Any segment may be run in parallel, by wrapping it in a parallel() function.


segment<int, string> s1;

// Run s1 in parallel, into a single make_names call
segment<int, Name> parallel_1 = parallel(s1, n_threads) | make_names;

// Run s1 into make_names, both in parallel
segment<int, Name> parallel_2 = parallel(s1 | make_names, n_threads);

Running in parallel will run each function (or chain of functions) in a parallel thread. The n_threads argument determines the number of threads used.

Pipeline Executions

Creating an execution causes the plan to start running immediately, just as creating a new std::thread causes the thread to begin executing.

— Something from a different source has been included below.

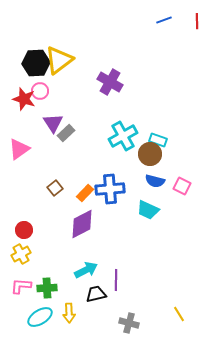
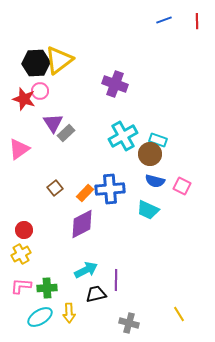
purple cross: moved 5 px right, 2 px down; rotated 10 degrees counterclockwise
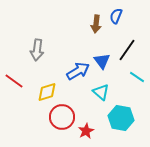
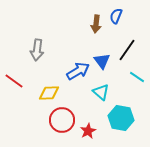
yellow diamond: moved 2 px right, 1 px down; rotated 15 degrees clockwise
red circle: moved 3 px down
red star: moved 2 px right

pipeline::execution exec = p1.run(&thread_pool);
The caller can block until the execution finishes by calling wait()
pipeline::execution exec = p1.run(thread_pool);
exec.wait();

Implementation

The open-source implementation is freely available at http://code.google.com/p/google-concurrency-library/source/browse/include/pipeline.h.

Additional Features

We are considering the following additional features:

Iterators as inputs and outputs

As well as queues for inputs and outputs we could also support iterators:

vector<string> inputs = ...
pipeline::from(input.begin(), input.end()) | grep_fn | ...

Iterators as parameters to functions

Similarly, we could support iterators as argument to pipeline functions:

typedef iterator<input_iterator_tag, string> Input;
typedef iterator<output_iterator_tag, string> Output;
void grep(const string& re, Input first, Input last, Output out)
{
  while (first != last) {
    if re::match(re, *first) {
      *result = *first;
    }
    ++result; ++first;
  }
}

Streams as inputs and outputs

Standard iostreams could be used as input and output.

Internal optimizations. Threading and workstealing

The current pipeline framework uses one thread for each stage of the pipeline. To limit the use of resources, it should be possible to run with fewer threads, using work-stealing or work-sharing techniques.